Exercise => Word for word, repeat the records, leaving every picture behind.

(Extracted page text data)
== Segment start ==
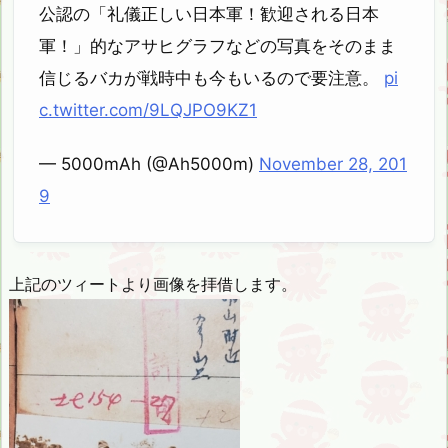
公認の「礼儀正しい日本軍！歓迎される日本
軍！」的なアサヒグラフなどの写真をそのまま
信じるバカが戦時中も今もいるので要注意。
pi
c.twitter.com/9LQJPO9KZ1
— 5000mAh (@Ah5000m)
November 28, 201
9
上記のツィートより画像を拝借します。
== Segment end ==
Answer to this exercise =>
公認の「礼儀正しい日本軍！歓迎される日本
軍！」的なアサヒグラフなどの写真をそのまま
信じるバカが戦時中も今もいるので要注意。
pi
c.twitter.com/9LQJPO9KZ1
— 5000mAh (@Ah5000m)
November 28, 201
9
上記のツィートより画像を拝借します。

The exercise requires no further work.